Jumat, 01 Maret 2019

Tafsir Surat Al Baqarah ayat 2


ذَلِكَ الْكِتَابُ لَا رَيْبَ فِيهِ هُدًى لِلْمُتَّقِينَ

Kitab (Al-Qur'an) ini tidak ada keraguan padanya; petunjuk bagi mereka yang bertakwa.

Makna ayat : 

Allah Ta’ala memberitahukan bahwa Al-Qur’an yang diturunkan kepada rasulNya merupakan kitab yang agung, tidak ada keraguan sedikitpun, dan tidak ada kemungkinan bahwa al-Qur’an itu bukanlah wahyu Allah, sebagai bentuk mukjizat. Kemudian kandungan Al-Qur’an yang berupa petunjuk dan cahaya bagi orang beriman dan bertakwa, dapat menerangi mereka untuk meniti jalan keselamatan, kebahagiaan dan kesempurnaan.

Pelajaran dari ayat : 

  1. Penguatan keimanan kepada Allah Ta’ala, kitabNya, dan rasulNya. Serta motivasi untuk senantiasa meminta petunjuk dari al-Qur’an.
  2. Penjelasan mengenai keutamaan takwa dan orang-orang yang bertakwa.

Berikut ini penjelasan dan uraiannya secara lebih mendalam.

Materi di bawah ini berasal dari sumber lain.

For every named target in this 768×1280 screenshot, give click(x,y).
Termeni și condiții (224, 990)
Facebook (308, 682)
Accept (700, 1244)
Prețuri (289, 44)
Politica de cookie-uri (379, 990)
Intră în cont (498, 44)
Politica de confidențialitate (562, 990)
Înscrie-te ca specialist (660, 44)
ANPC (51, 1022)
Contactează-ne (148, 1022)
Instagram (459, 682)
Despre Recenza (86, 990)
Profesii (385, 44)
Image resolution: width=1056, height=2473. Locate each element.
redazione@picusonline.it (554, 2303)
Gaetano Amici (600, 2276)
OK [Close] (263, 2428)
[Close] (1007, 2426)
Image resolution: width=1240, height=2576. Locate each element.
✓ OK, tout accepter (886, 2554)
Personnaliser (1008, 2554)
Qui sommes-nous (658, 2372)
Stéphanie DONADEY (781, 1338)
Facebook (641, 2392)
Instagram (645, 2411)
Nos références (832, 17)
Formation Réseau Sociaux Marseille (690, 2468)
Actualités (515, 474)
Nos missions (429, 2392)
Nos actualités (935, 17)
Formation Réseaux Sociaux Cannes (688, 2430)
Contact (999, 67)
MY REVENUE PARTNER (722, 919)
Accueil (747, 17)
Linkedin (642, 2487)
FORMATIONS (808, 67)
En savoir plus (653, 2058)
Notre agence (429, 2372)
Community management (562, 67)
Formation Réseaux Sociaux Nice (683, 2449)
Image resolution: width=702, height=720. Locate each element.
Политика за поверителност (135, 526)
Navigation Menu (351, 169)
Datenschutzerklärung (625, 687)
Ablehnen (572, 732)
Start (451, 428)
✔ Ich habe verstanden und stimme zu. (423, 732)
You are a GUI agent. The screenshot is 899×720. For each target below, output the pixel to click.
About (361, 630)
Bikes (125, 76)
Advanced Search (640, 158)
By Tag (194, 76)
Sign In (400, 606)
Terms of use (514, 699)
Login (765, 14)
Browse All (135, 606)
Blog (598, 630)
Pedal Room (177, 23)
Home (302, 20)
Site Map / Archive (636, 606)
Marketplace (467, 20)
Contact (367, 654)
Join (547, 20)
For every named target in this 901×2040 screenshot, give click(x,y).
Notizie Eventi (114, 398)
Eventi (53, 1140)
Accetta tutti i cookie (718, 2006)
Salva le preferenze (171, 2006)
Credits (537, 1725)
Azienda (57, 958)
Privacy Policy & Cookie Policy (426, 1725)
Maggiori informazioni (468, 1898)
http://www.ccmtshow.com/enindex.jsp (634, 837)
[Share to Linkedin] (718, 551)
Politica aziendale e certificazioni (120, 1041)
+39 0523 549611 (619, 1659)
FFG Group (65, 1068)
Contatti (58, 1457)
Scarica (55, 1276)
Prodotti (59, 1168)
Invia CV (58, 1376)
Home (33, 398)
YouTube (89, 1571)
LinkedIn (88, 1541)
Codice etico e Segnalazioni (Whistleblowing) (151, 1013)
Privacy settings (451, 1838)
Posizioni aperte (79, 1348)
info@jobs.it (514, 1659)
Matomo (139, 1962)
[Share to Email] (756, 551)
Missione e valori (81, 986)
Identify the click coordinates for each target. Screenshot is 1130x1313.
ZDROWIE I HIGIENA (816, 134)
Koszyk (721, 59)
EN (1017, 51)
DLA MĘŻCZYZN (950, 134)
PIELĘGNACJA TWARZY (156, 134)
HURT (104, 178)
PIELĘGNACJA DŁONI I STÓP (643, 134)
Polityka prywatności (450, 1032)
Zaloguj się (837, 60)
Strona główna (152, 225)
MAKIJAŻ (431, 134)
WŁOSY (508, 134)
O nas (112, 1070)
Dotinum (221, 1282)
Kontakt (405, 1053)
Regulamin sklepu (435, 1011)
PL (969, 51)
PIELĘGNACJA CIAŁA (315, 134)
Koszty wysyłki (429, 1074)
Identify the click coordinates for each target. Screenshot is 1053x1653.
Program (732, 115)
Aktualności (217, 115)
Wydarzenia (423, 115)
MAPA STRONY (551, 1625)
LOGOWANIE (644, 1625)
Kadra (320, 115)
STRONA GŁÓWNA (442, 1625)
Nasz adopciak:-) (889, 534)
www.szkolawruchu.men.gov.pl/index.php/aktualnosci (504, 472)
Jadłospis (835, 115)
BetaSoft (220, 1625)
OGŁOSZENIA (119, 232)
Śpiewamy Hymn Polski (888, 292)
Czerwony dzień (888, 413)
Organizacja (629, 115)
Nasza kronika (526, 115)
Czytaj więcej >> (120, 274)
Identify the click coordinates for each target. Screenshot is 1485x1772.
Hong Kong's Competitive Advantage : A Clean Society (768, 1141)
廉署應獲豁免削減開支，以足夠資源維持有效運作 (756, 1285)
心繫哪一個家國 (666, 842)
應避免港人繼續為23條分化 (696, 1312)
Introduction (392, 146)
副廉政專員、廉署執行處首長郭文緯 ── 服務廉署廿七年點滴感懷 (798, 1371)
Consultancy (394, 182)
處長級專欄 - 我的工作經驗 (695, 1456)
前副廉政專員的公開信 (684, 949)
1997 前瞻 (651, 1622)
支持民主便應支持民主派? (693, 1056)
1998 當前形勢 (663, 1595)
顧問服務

Ibnu Juraij mengatakan, Ibnu Abbas pernah mengatakan bahwa makna zalikal kitabu adalah "kitab ini", yakni Al-Qur'an ini.
Hal yang sama dikatakan pula oleh Mujahid, Ikrimah. Sa'id ibnu Jabir, As-Saddi, Muqatil ibnu Hayyan, Zaid ibnu Aslam, dan Ibnu Juraij. Mereka mengatakan bahwa memang demikianlah maknanya, yakni zalika (itu) bermakna haza (ini). Orang-orang Arab biasa menyilihgantikan isim-isim isyarah (kata petunjuk), mereka menggunakan masing-masing darinya di tempat yang lain; hal ini sudah dikenal di dalam pembicaraan (percakapan) mereka. Hal yang sama diriwayatkan pula oleh Imam Bukhari, dari Ma'mar ibnul Musanna, dari Abu Ubaidah.
Az-Zamakhsyari mengatakan bahwa isyarat tersebut ditunjukkan kepada Alif lam mim, sebagaimana yang terdapat di dalam firman-Nya yang lain:

لَا فارِضٌ وَلا بِكْرٌ عَوانٌ بَيْنَ ذلِكَ
 yang tidak tua dan tidak muda; pertengahan di antara itu. (Al-Baqarah: 68)

ذلِكُمْ حُكْمُ اللَّهِ يَحْكُمُ بَيْنَكُمْ
 Demikianlah hukum Allah yang ditetapkan-Nya di antara kalian. (Al-Mumtahanah: 10)

 ذلِكُمُ اللَّهُ
(Zat) yang demikian itulah Allah. (Yunus: 3)

Masih banyak lagi contoh isyarat memakai lafaz dzalika dengan pengertian seperti yang telah disebutkan.
Sebagian kalangan ahli tafsir berpegang kepada apa yang diriwayatkan oleh Al-Qurtubi dan lain-lainnya, bahwa isyarat tersebut ditujukan kepada Al-Qur'an yang telah dijanjikan kepada Rasulullah Shalallahu 'alaihi wassalam. akan diturunkan kepadanya, atau isyarat ditujukan kepada kitab Taurat atau Injil atau hal yang semisal; semuanya ada sepuluh pendapat. Akan tetapi, pendapat ini dinilai lemah oleh kebanyakan ulama.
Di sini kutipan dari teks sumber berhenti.